Lei pratica con molto interesse il birdwatching. Dietro a questa passione si nasconde una filosofia particolare? Quali sono i volatili che esistenzialmente la attraggono di più?
«Non sono sicuro che il birdwatching raggiunga il livello di una filosofia di vita. È semplicemente una cosa che mi porta grande gioia e soddisfazione. Come San Francesco, ho una predilezione particolare per i piccoli uccelli dal piumaggio marrone, per le allodole e per i passeri. Sono umili, innocui – tranne che per l’insetto occasionale —, cantano canzoni magnifiche e hanno una bellezza sottile che per me è la migliore tipologia di bellezza».
A proposito di San Francesco: anche lui era amante degli uccelli, come ricorda Seamus Heaney in una meravigliosa poesia, «Saint Francis and the Birds»...
«Francesco è il mio santo preferito. Poiché non sono credente, mi è permesso di ammirarlo anche più di quanto ammiri Gesù. Non si è limitato a praticare un amore universale per l’umanità; praticava un amore universale per tutte le creature. E, quindi, aveva un’affinità speciale per gli uccelli che sono i rappresentanti più visibili e sempre presenti del mondo naturale. Generalmente sono scettico rispetto a molti miracoli che si leggono nella Bibbia, ma credo che le rondini stessero ascoltando Francesco quando chiese loro di tacere».

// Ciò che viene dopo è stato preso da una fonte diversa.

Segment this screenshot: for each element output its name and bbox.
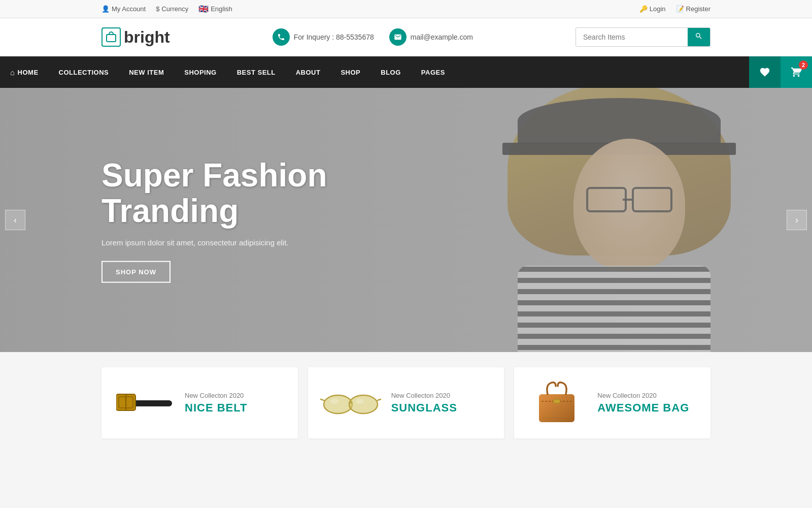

Pensa che l’etichetta critica «New Sincerity», che le è stata attribuita, possa essere la chiave d’interpretazione di molte sue opere, compreso «Le correzioni»?
«Se la sincerità implica un’assenza di ironia, allora no. Non potrei vivere o scrivere senza ironia. Quando immagino una persona “sincera”, vedo qualcuno che non sta ridendo».